Thunersee«Dini Muetter» ist auch ein Schiff

Die Schifffahrtssaison auf dem Thunersee wurde mit einem Scherz eröffnet. Unbekannte haben die MS «Niederhorn» kurzerhand umgetauft. Die Verantwortlichen nehmens gelassen - noch.

von
meg
Hingucker des Tages: «Dini Muetter». (Bild: Leser-Reporter Roman Gugger)

Hingucker des Tages: «Dini Muetter». (Bild: Leser-Reporter Roman Gugger)

Am Karfreitag wurde auf dem Thunersee die Schifffahrtsaison eröffnet. In den letzten Jahren tuckerte jeweils auch die MS «Niederhorn» über den See. Das Schiff mit Baujahr 1959 und einer Spitzengeschwindigkeit von 27 km/h wird auf der Homepage als beliebtes Charterschiff für Senioren angepriesen. Doch die Saisoneröffnung 2011 fand ohne die MS «Niederhorn» statt. Denn das Schiff gabs vorübergehend gar nicht mehr.
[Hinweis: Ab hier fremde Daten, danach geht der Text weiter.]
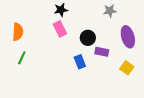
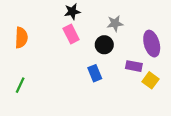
gray star: (110, 11) -> (115, 23), moved
purple rectangle: (102, 52) -> (134, 66), moved
green line: (22, 58) -> (20, 85), moved

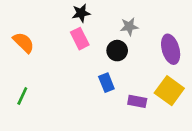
orange semicircle: (21, 38) -> (24, 43), turned -48
purple rectangle: (134, 66) -> (137, 101), moved
yellow square: (151, 80) -> (169, 91), size x1.5

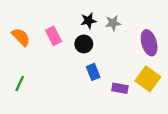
black star: (81, 13) -> (88, 21), moved
pink rectangle: (80, 39) -> (54, 36), moved
black circle: (117, 51) -> (84, 44), moved

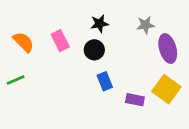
gray star: (113, 23) -> (145, 25), moved
green line: (20, 84) -> (16, 80), moved, turned 42

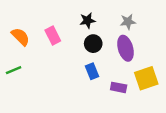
purple ellipse: (168, 49) -> (126, 48), moved
black circle: (94, 50) -> (93, 44), moved
yellow square: (166, 89) -> (146, 78), turned 35

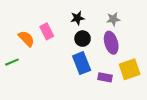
orange semicircle: (20, 37) -> (26, 39), moved
blue rectangle: (92, 71) -> (82, 63), size x1.5

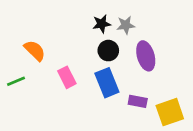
gray star: (113, 19) -> (126, 25), moved
pink rectangle: (47, 31) -> (67, 77), moved
yellow square: (130, 69) -> (170, 112), moved

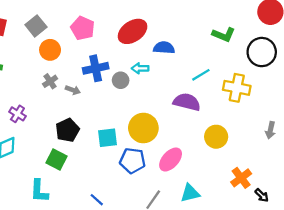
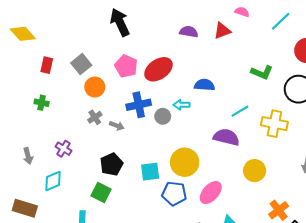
red ellipse: (133, 31) -> (159, 69), moved

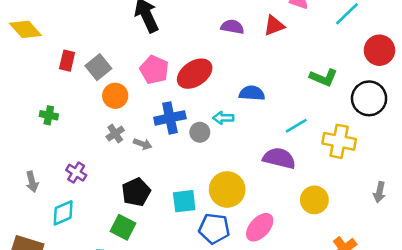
red rectangle: (47, 65) -> (67, 61), moved

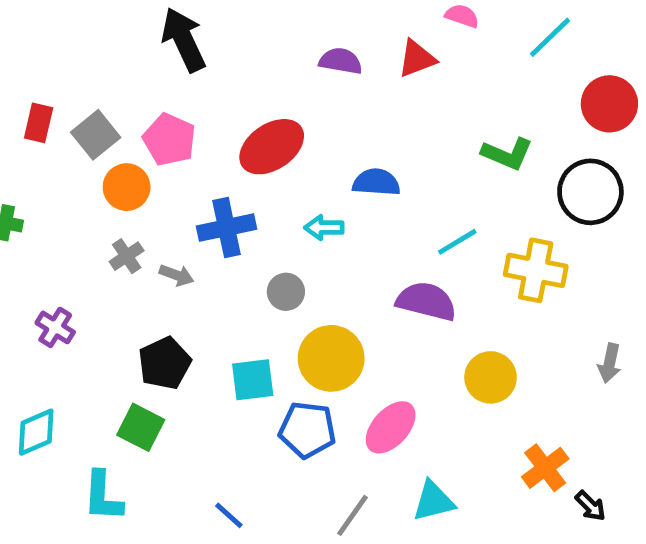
pink pentagon: (154, 70) -> (169, 140), moved
gray circle: (200, 132) -> (286, 292), moved
cyan diamond: (63, 213) -> (36, 432), moved

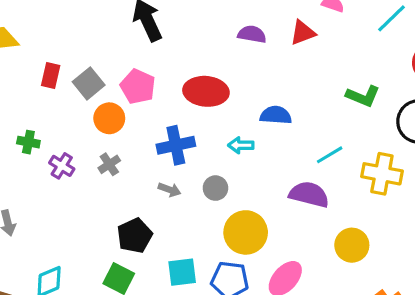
red ellipse: (272, 147) -> (206, 91), turned 39
gray arrow: (177, 275) -> (170, 190), moved
purple cross: (55, 327) -> (62, 166), moved
cyan square: (253, 380) -> (182, 272), moved

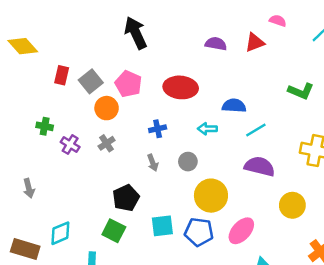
blue cross: (176, 145) -> (158, 129), size x0.6
cyan line: (330, 155) -> (256, 130), moved
gray arrow: (170, 190) -> (153, 163), turned 49

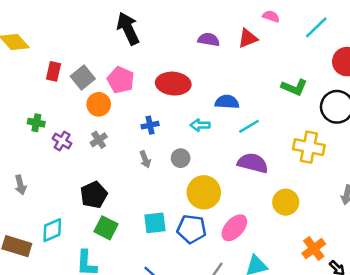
black pentagon: (126, 198) -> (94, 195), moved

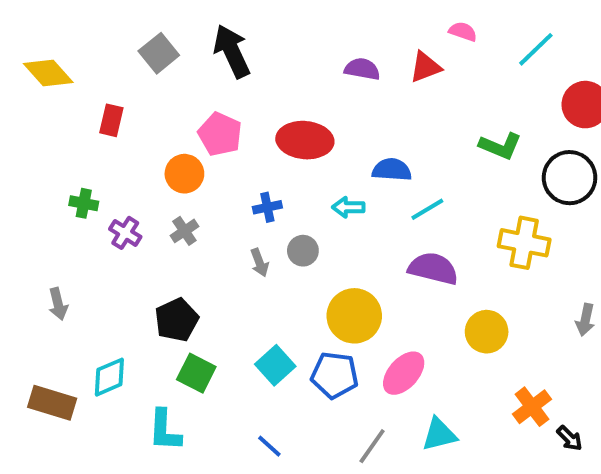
gray square: (83, 77) -> (159, 53), moved
gray circle: (181, 158) -> (303, 251), moved
cyan square: (155, 223) -> (275, 365), turned -35

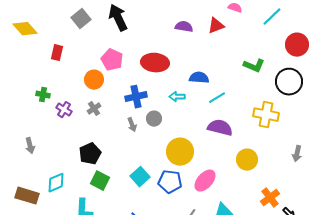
blue cross: (267, 207) -> (136, 97), size x1.5

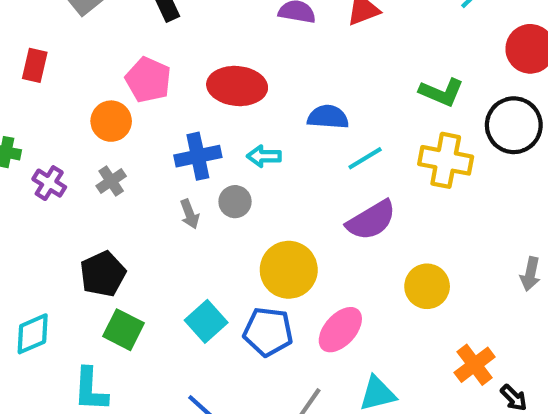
cyan arrow: (177, 97) -> (264, 156), moved
yellow cross: (266, 115) -> (446, 160), moved
purple semicircle: (220, 128) -> (371, 220), turned 135

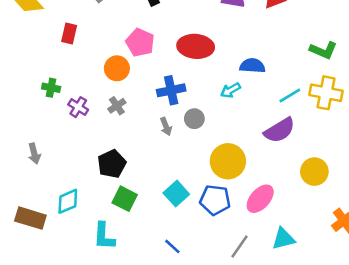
cyan arrow: (264, 156) -> (230, 90), moved, turned -30
cyan line: (365, 158) -> (290, 95), moved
Aus dem Seniorenschiff «Niederhorn» nämlich wurde über Nacht die MS «Dini Muetter». Natürlich nicht in Absprache mit der Schifffahrtsgesellschaft. «Da hat sich jemand einen Scherz erlaubt», sagt Leser-Reporter Roman Gugger. Ihm ist das neu getaufte Schiff im Hafen von Thun am Karfreitag Vormittag aufgefallen. BLS-Sprecher Markus Hügli bestätigt auf Anfrage, dass die MS «Niederhorn» in der Nacht auf den Karfreitag illegalerweise umgetauft wurde.

Die unbekannten Schiffsumtaufer haben für ihre Aktion offenbar keinen Aufwand gescheut. Um ihr Traumschiff zu basteln haben sie sich bei der MS «Stadt Thun» und der MS «Schilthorn» bedient und dort die fehlenden Lettern abgeschraubt, die für den Kraftausdruck aus dem Jugendslang notwendig waren. Das «M» für «Muetter» schliesslich haben sie aus Karton selber gezimmert und angebracht.
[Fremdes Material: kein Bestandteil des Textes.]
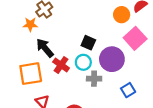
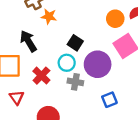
orange star: (30, 24) -> (49, 16), moved
red cross: (61, 65) -> (41, 76), moved

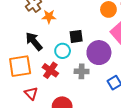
black square: (75, 43) -> (76, 36), turned -32
cyan circle: (67, 63) -> (63, 51), moved

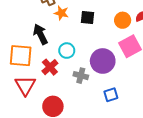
black square: (76, 36) -> (87, 17), moved
red triangle: (31, 93) -> (25, 85), size x1.5

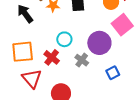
black arrow: (40, 34) -> (25, 14), moved
gray cross: (81, 76) -> (82, 60), turned 32

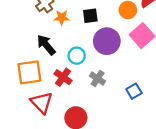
black arrow: (25, 14) -> (46, 45), moved
purple circle: (99, 43) -> (107, 41), moved

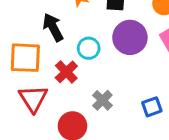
gray cross: (98, 79) -> (102, 100), moved

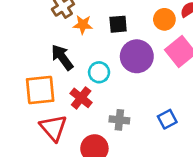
gray cross: (102, 100) -> (119, 120), turned -30

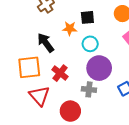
orange star: (83, 25) -> (70, 28), moved
purple circle: (137, 56) -> (99, 68), moved
cyan circle: (99, 72) -> (90, 44), moved

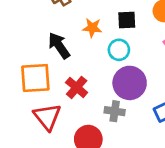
black square: (87, 17) -> (127, 20), moved

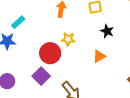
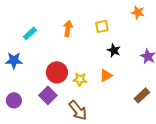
cyan rectangle: (18, 22) -> (30, 33), moved
yellow star: (68, 39) -> (80, 79), moved

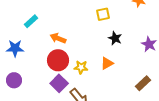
orange arrow: (68, 28) -> (58, 38), moved, turned -77
purple square: (48, 95) -> (59, 83), moved
purple circle: (14, 100) -> (14, 80), moved

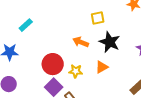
orange arrow: (58, 38) -> (81, 42), moved
black star: (115, 38) -> (110, 42), size x1.5

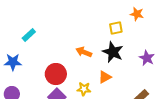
yellow square: (98, 18) -> (116, 28), moved
yellow star: (76, 71) -> (84, 89), moved

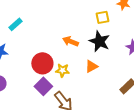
yellow star: (84, 89) -> (62, 70), moved

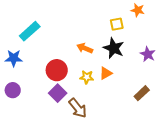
cyan rectangle: (15, 24) -> (30, 31), size x1.5
yellow star: (62, 70) -> (87, 77), moved

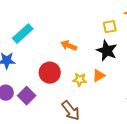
orange arrow: (85, 48) -> (69, 46), moved
purple square: (58, 93) -> (27, 96), moved

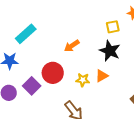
orange arrow: (69, 46) -> (72, 46), turned -56
purple square: (27, 96) -> (32, 86), moved

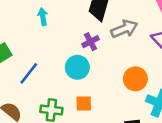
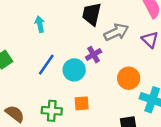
purple cross: (90, 42) -> (94, 55), moved
blue line: (29, 73) -> (46, 65), moved

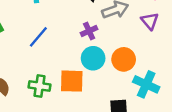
cyan circle: (74, 70) -> (93, 58), moved
orange square: (82, 103) -> (72, 81), size x1.5

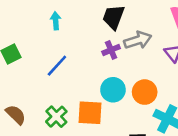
purple cross: (89, 31) -> (111, 50), moved
green cross: (40, 86) -> (56, 117), turned 35

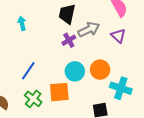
blue line: (57, 66) -> (28, 71), moved

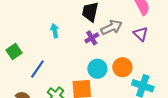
cyan arrow: (22, 23) -> (55, 31), moved
blue line: (28, 71) -> (37, 69), moved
Die Schifffahrtsgesellschaft nimmt den Vorfall einigermassen entspannt zur Kenntnis. Derzeit seien die Mitarbeiter daran, die Buchstaben der drei Schiffe wieder in die richtige Reihenfolge zu bringen. Doch das ist gar nicht so einfach. Hügli sagt: «Wenn nicht alle Buchstaben der MS Niederhorn wieder zum Vorschein kommen, ists weniger lustig.» Die sind seit der Aktion nämlich verschwunden und nicht auffindbar. Sollten sie nicht mehr auftauchen, müssten sie neu gegossen werden, was eine kostspielige Sache sei. In diesem Fall sei auch eine Anzeige bei der Polizei nicht ausgeschlossen.
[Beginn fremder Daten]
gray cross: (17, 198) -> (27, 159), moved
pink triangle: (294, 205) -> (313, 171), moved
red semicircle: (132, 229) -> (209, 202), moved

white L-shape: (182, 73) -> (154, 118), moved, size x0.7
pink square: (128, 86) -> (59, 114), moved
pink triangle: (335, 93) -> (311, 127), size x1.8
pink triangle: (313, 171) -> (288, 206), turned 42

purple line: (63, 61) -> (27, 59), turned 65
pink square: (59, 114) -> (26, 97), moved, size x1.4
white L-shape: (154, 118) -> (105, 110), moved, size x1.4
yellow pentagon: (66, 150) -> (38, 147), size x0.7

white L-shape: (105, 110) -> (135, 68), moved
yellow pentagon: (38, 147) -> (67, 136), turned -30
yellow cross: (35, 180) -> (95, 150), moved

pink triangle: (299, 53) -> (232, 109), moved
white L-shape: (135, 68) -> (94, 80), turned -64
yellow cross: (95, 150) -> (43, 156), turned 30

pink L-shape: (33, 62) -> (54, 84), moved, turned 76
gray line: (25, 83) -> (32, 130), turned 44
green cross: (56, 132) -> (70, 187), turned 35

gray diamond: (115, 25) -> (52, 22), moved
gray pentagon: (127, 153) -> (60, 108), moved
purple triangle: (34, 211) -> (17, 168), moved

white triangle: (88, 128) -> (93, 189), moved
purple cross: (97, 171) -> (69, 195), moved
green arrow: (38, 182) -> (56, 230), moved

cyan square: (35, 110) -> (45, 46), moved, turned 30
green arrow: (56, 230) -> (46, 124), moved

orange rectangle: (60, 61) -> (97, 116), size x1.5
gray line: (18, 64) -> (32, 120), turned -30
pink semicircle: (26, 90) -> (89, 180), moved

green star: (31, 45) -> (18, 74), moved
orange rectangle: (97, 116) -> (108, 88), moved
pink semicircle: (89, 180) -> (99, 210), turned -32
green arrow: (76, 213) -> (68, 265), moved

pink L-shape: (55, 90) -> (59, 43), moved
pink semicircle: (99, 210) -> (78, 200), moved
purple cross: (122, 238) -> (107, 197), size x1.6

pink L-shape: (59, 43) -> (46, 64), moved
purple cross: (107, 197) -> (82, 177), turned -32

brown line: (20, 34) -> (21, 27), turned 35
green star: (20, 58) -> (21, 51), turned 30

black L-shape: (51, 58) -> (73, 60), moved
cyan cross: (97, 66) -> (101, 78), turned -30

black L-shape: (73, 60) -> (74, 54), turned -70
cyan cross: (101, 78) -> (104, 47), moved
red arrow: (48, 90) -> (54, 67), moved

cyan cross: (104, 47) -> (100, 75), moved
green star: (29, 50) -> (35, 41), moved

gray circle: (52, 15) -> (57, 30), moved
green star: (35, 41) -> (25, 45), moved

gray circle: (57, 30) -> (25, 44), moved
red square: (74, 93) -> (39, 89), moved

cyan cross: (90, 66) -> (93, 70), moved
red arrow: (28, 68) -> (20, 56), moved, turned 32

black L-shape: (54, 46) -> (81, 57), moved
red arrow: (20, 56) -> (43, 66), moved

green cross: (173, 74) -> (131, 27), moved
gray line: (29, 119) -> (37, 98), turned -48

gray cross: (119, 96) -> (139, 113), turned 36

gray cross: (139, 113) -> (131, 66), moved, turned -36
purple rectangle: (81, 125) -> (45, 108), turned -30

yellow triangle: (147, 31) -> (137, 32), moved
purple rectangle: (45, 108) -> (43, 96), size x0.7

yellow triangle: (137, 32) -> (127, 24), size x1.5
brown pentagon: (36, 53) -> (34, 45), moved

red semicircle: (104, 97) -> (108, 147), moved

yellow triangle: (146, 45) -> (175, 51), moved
Wieso sich der oder die Täter ausgerechnet die MS «Niederhorn» ausgesucht haben und was sie mit ihrer Aktion bezwecken wollten, ist auch Hügli ein Rätsel. Sollte es sich um einen «Bubenstreich» handeln, sei die Sache aber nicht so schlimm.

Übrigens: Zur Jungfernfahrt kam «Dini Muetter» nicht. Sie blieb am Karfreitag im Hafen. Die Senioren und die zahlreichen Gäste wurden mit anderen Schiffen über den Thunersee geschifft.